New NetSpectre Attack Can Steal CPU Secrets via Network Connections

Scientists published a paper Friday detailing a new Spectre-class CPU attack that can be carried out via network connections and does not require the attacker to host code on a targeted machine. From a report: This new attack --codenamed NetSpectre -- is a major evolution for Spectre attacks, which until now have required the attacker to trick a victim into downloading and running malicious code on his machine, or at least accessing a website that runs malicious JavaScript in the user's browser. But with NetSpectre, an attacker can simply bombard a computer's network ports and achieve the same results. Although the attack is innovative, NetSpectre also has its downsides (or positive side, depending on what part of the academics/users barricade you are). The biggest is the attack's woefully slow exfiltration speed, which is 15 bits/hour for attacks carried out via a network connection and targeting data stored in the CPU's cache.

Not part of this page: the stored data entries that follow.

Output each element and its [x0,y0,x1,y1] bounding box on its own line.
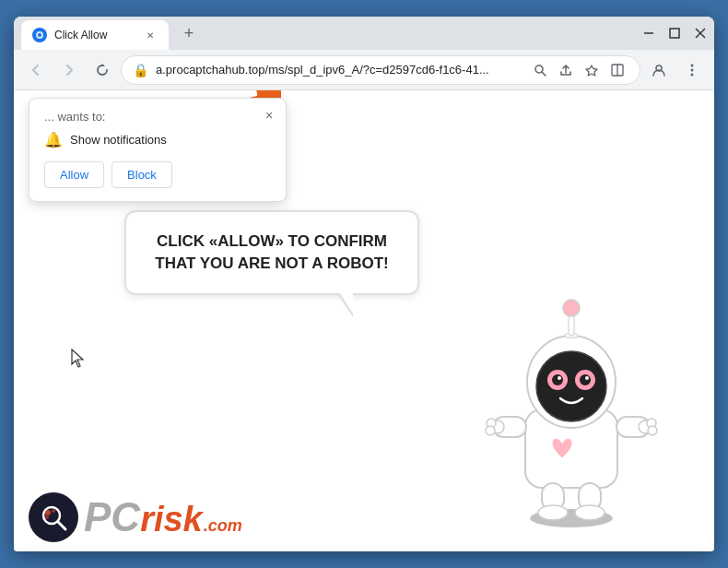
menu-dots-icon [690,63,694,77]
cursor-svg [71,349,88,369]
minimize-icon [642,27,655,40]
bell-icon: 🔔 [44,131,63,148]
window-controls [642,27,707,40]
svg-point-36 [648,426,657,435]
split-view-button[interactable] [606,59,628,81]
reload-button[interactable] [88,55,117,85]
svg-point-40 [575,505,605,520]
profile-icon [652,63,666,77]
profile-button[interactable] [644,55,674,85]
mouse-cursor [71,349,88,373]
svg-point-1 [38,33,41,37]
pcrisk-search-icon [29,492,78,542]
close-icon[interactable] [694,27,707,40]
svg-point-24 [558,376,561,380]
lock-icon: 🔒 [133,63,148,77]
svg-line-42 [58,522,65,529]
share-button[interactable] [555,59,577,81]
svg-point-44 [52,509,55,513]
svg-point-22 [552,374,563,385]
block-button[interactable]: Block [112,161,172,188]
magnifier-icon [39,503,68,532]
svg-point-6 [535,65,543,73]
svg-point-13 [691,68,694,71]
browser-tab[interactable]: Click Allow ✕ [21,20,169,50]
forward-icon [62,63,76,77]
address-bar[interactable]: 🔒 a.procaptchahub.top/ms/spl_d_ipv6_A/?c… [121,55,640,85]
tab-close-button[interactable]: ✕ [143,28,158,42]
maximize-icon [668,27,681,40]
svg-point-33 [486,426,495,435]
browser-window: Click Allow ✕ + 🔒 a.procaptchahub.top/ms… [14,17,714,551]
bookmark-button[interactable] [581,59,603,81]
dotcom-text: .com [204,516,242,536]
popup-wants-text: ... wants to: [44,110,271,124]
navbar: 🔒 a.procaptchahub.top/ms/spl_d_ipv6_A/?c… [14,50,714,90]
split-icon [611,64,624,77]
robot-svg [484,262,659,529]
popup-close-button[interactable]: × [260,106,278,124]
address-icons [529,59,628,81]
back-icon [29,63,43,77]
share-icon [559,64,572,77]
reload-icon [95,63,110,77]
svg-point-43 [45,510,51,515]
pcrisk-logo: PC risk .com [29,492,242,542]
svg-point-45 [45,515,49,519]
notification-popup: × ... wants to: 🔔 Show notifications All… [29,98,287,202]
tab-favicon [32,28,47,42]
svg-point-14 [691,73,694,76]
svg-point-28 [563,300,580,316]
svg-point-19 [536,351,606,421]
pc-text: PC [84,497,140,538]
page-content: × ... wants to: 🔔 Show notifications All… [14,90,714,551]
new-tab-button[interactable]: + [176,20,202,46]
svg-marker-8 [586,65,597,76]
svg-point-23 [580,374,591,385]
allow-button[interactable]: Allow [44,161,104,188]
svg-rect-3 [670,29,679,38]
notification-label: Show notifications [70,133,167,147]
robot-image [484,262,659,533]
forward-button[interactable] [54,55,84,85]
speech-bubble-tail [338,295,353,317]
tab-title: Click Allow [54,29,135,41]
search-lens-button[interactable] [529,59,551,81]
pcrisk-text-container: PC risk .com [84,497,242,538]
notification-row: 🔔 Show notifications [44,131,271,148]
search-icon [534,64,546,77]
risk-text: risk [140,502,203,537]
svg-point-12 [691,64,694,66]
bookmark-icon [585,64,598,77]
titlebar: Click Allow ✕ + [14,17,714,50]
back-button[interactable] [21,55,51,85]
headline-text: CLICK «ALLOW» TO CONFIRM THAT YOU ARE NO… [155,232,388,272]
url-text: a.procaptchahub.top/ms/spl_d_ipv6_A/?c=d… [156,63,522,77]
svg-line-7 [543,72,546,76]
menu-button[interactable] [677,55,707,85]
speech-bubble-container: CLICK «ALLOW» TO CONFIRM THAT YOU ARE NO… [124,210,419,317]
svg-point-25 [585,376,589,380]
svg-point-39 [538,505,568,520]
popup-buttons: Allow Block [44,161,271,188]
speech-bubble: CLICK «ALLOW» TO CONFIRM THAT YOU ARE NO… [124,210,419,295]
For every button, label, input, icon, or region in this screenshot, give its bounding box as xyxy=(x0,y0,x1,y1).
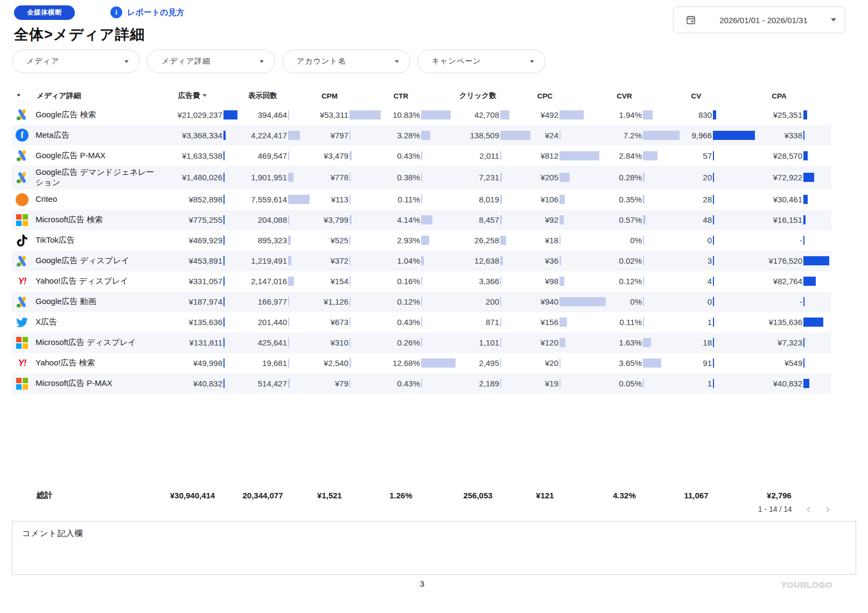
table-row: X広告¥135,636201,440¥6730.43%871¥1560.11%1… xyxy=(12,312,831,333)
value-bar xyxy=(223,379,225,388)
google-ads-icon xyxy=(15,295,29,309)
cell-ctr: 1.04% xyxy=(381,251,456,271)
cell-value: 0.16% xyxy=(381,277,420,286)
cell-cv: 4 xyxy=(680,271,755,292)
value-bar xyxy=(500,358,501,368)
filter-account-name[interactable]: アカウント名 xyxy=(282,50,410,73)
value-bar xyxy=(713,318,714,327)
cell-cpa: ¥25,351 xyxy=(755,104,829,125)
column-header-spend[interactable]: 広告費 xyxy=(162,91,237,101)
comment-box[interactable]: コメント記入欄 xyxy=(12,521,856,575)
cell-value: ¥24 xyxy=(530,131,558,140)
cell-cpm: ¥778 xyxy=(310,166,381,189)
cell-impressions: 2,147,016 xyxy=(237,271,310,292)
cell-value: - xyxy=(755,297,802,306)
value-bar xyxy=(559,318,567,327)
cell-value: ¥135,636 xyxy=(162,318,222,327)
cell-value: 0.57% xyxy=(606,215,642,224)
cell-value: 12,638 xyxy=(456,256,499,265)
cell-ctr: 0.43% xyxy=(381,312,456,333)
filter-media[interactable]: メディア xyxy=(12,50,140,73)
value-bar xyxy=(500,256,503,265)
column-header-media-detail[interactable]: メディア詳細 xyxy=(36,91,162,101)
value-bar xyxy=(288,215,289,224)
value-bar xyxy=(223,256,225,265)
cell-value: ¥36 xyxy=(530,256,558,265)
cell-cpm: ¥797 xyxy=(310,125,381,145)
media-name: Meta広告 xyxy=(36,129,162,142)
report-guide-link[interactable]: レポートの見方 xyxy=(127,8,184,18)
value-bar xyxy=(713,215,714,224)
cell-value: 0.43% xyxy=(381,379,420,388)
cell-cpc: ¥36 xyxy=(530,251,606,271)
cell-value: ¥19 xyxy=(530,379,558,388)
table-header-row: * メディア詳細 広告費表示回数CPMCTRクリック数CPCCVRCVCPA xyxy=(12,87,831,104)
cell-cv: 1 xyxy=(680,312,755,333)
cell-clicks: 871 xyxy=(456,312,530,333)
cell-value: ¥338 xyxy=(755,131,802,140)
x-twitter-icon xyxy=(15,315,29,329)
value-bar xyxy=(288,236,291,245)
cell-value: - xyxy=(755,236,802,245)
cell-value: 469,547 xyxy=(237,151,287,160)
value-bar xyxy=(559,277,564,286)
microsoft-icon xyxy=(15,213,29,227)
column-header-cvr[interactable]: CVR xyxy=(606,92,680,100)
cell-value: ¥549 xyxy=(755,358,802,368)
cell-cpm: ¥113 xyxy=(310,189,381,210)
column-header-cpa[interactable]: CPA xyxy=(755,92,829,100)
value-bar xyxy=(803,215,806,224)
chevron-down-icon xyxy=(831,18,836,22)
cell-cv: 20 xyxy=(680,166,755,189)
column-header-cv[interactable]: CV xyxy=(680,92,755,100)
media-name: Criteo xyxy=(36,193,162,206)
column-header-cpm[interactable]: CPM xyxy=(310,92,381,100)
column-header-ctr[interactable]: CTR xyxy=(381,92,456,100)
cell-value: 1 xyxy=(680,379,712,388)
value-bar xyxy=(500,195,502,204)
value-bar xyxy=(803,110,807,119)
cell-value: 8,019 xyxy=(456,195,499,204)
cell-spend: ¥1,480,026 xyxy=(162,166,237,189)
column-header-clicks[interactable]: クリック数 xyxy=(456,91,530,101)
filter-label: キャンペーン xyxy=(432,57,530,66)
sort-desc-icon xyxy=(202,94,207,97)
value-bar xyxy=(713,379,714,388)
column-header-cpc[interactable]: CPC xyxy=(530,92,606,100)
date-range-picker[interactable]: 2026/01/01 - 2026/01/31 xyxy=(673,6,845,33)
table-row: Y!Yahoo!広告 検索¥49,99819,681¥2,54012.68%2,… xyxy=(12,353,831,374)
column-header-impressions[interactable]: 表示回数 xyxy=(237,91,310,101)
cell-value: 394,464 xyxy=(237,110,287,119)
value-bar xyxy=(559,215,564,224)
prev-page-button[interactable]: ‹ xyxy=(806,504,811,515)
cell-impressions: 895,323 xyxy=(237,230,310,251)
footer-logo: YOURLOGO xyxy=(781,580,832,589)
cell-cvr: 0.02% xyxy=(606,251,680,271)
cell-impressions: 394,464 xyxy=(237,104,310,125)
total-cpc: ¥121 xyxy=(530,491,606,500)
cell-value: 19,681 xyxy=(237,358,287,368)
microsoft-icon xyxy=(15,377,29,391)
cell-value: ¥187,974 xyxy=(162,297,222,306)
cell-ctr: 0.16% xyxy=(381,271,456,292)
cell-impressions: 7,559,614 xyxy=(237,189,310,210)
filter-media-detail[interactable]: メディア詳細 xyxy=(147,50,275,73)
value-bar xyxy=(223,236,225,245)
microsoft-icon xyxy=(15,336,29,350)
cell-cv: 48 xyxy=(680,210,755,230)
filter-campaign[interactable]: キャンペーン xyxy=(417,50,545,73)
calendar-icon xyxy=(685,15,696,25)
cell-cpc: ¥19 xyxy=(530,374,606,394)
value-bar xyxy=(803,151,808,160)
value-bar xyxy=(713,256,714,265)
yahoo-icon: Y! xyxy=(15,356,29,370)
cell-cpa: ¥72,922 xyxy=(755,166,829,189)
cell-value: ¥40,832 xyxy=(755,379,802,388)
value-bar xyxy=(559,151,599,160)
next-page-button[interactable]: › xyxy=(825,504,830,515)
value-bar xyxy=(643,215,646,224)
filter-bar: メディアメディア詳細アカウント名キャンペーン xyxy=(12,50,545,73)
info-icon[interactable]: i xyxy=(110,6,122,18)
cell-value: 2,189 xyxy=(456,379,499,388)
total-cv: 11,067 xyxy=(680,491,755,500)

Correcting myself - not random data

[raymorris]

> even if only random data now. someone will figure out how to get specific data.

They will and they did, it seems. I just read more about it.
The basic attack would be ~random data, but people have combined it with other very clever ideas to be able to target certain memory locations.

In those cases in which they can access memory through the kernel, such as the networking portion of the kernel, address randomization is bypassed.